Regarding cardio, my recommendation is that you do not abuse cardiovascular work. You can include it, but always at the end of strength training or on different days and no more than 2 times per week. This is because it interferes with the processes of profit and bone gain, especially if a hypocaloric diet is followed, in addition to generating stress on the organism itself.

In summary, less time spends in the Cardio del Gym area and more in the free weight zone. Physical activity is highly recommended, but when you are looking to recover the period, limit yourself to the minimum effective dose, since going from that will not improve your health.

NUTRITION

The female reproductive system requires a lot of energy for proper functioning. If we do not give the right nutrients and remain for a long time in an energy deficit and with very low fat levels (<14%), this system will suffer. It is in this precise omento that the macronutrients and the nutritional density of each food acquire greater relevance. Then I propose a recommendation of each macronutrient:

  • Proteins Consume between 1.8 and 2.5g per kilogram of body weight.
  • Since we need fat and cholesterol to synthesize sex hormones, my recommendation is to increase fats to 1-1.5g per kilogram of weight.
  • Carbohydrates. There is no magic number, but as the idea is to raise the consumption of fats and protein, my general recommendation is moderate in carbohydrates. It will be important to consume both fruits and vegetables, cereals, tubers and legumes and carbohydrate sources.

STRESS

The axis between the hypothalamus, the pituitary glands and the suprarelanes glands is an essential part of the neuroendocrine system. Control the response to stress and regulate multiple processes of the organism. When this axis is mismatched, the repercussions can alter the menstrual cycle.

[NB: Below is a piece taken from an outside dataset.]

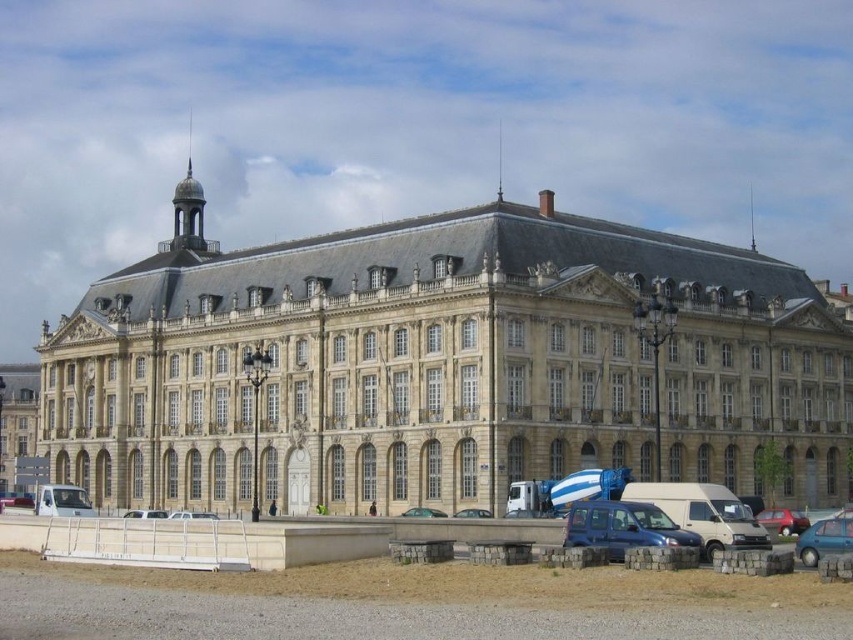 You are a photographer standing in front of the grand classical building. You notice two cars parked at the center of the scene. Which car is closer to the entrance steps? The metallic blue car at center or the silver metallic car at center?

The metallic blue car at center is to the right of the silver metallic car at center. Since the entrance steps are part of the central section of the building, the silver metallic car at center is closer to the entrance steps because it is positioned to the left of the metallic blue car at center.

You are a tour guide leading a group to the entrance of the grand classical building. You notice two cars, a metallic blue car at center and a silver metallic car at center, parked in front of the building. If the tour bus is 12 meters long, can the tour bus fit between the two cars without moving them?

The metallic blue car at center and silver metallic car at center are 19.06 meters apart from each other. Since the tour bus is 12 meters long, it can fit between the two cars as the distance between them is greater than the bus length. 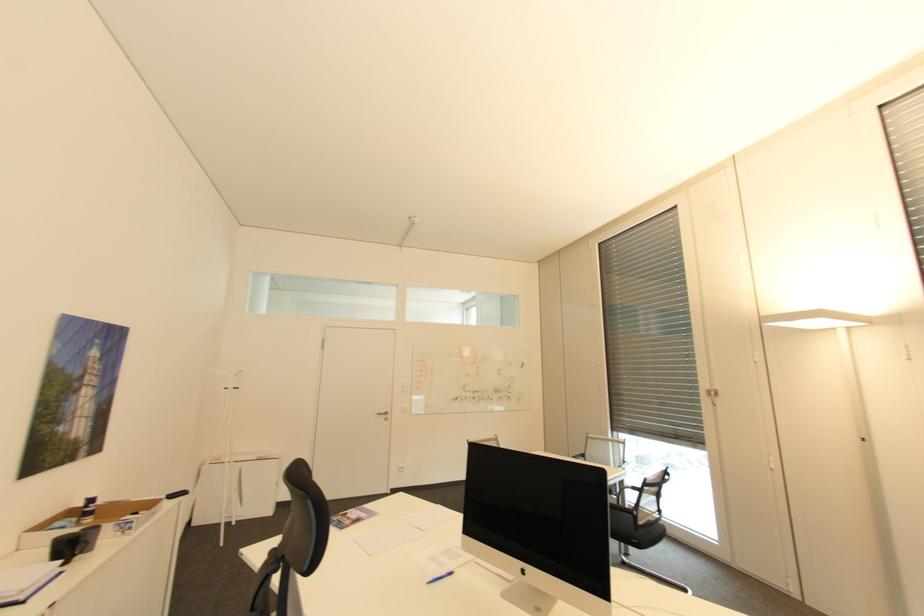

Numerous studies show how the use of therapies aimed at improving the ability to relax and change the attitude and the way of seeing life can recover reproductive function. Do not underestimate the power of your mind.

It can also be a good idea to reduce the intake of stimulating drinks and improve sleep hygiene.

As a last recommendation, if your fat percentage is very low and you already follow the above recommendations without result, Maybe you must win some fat.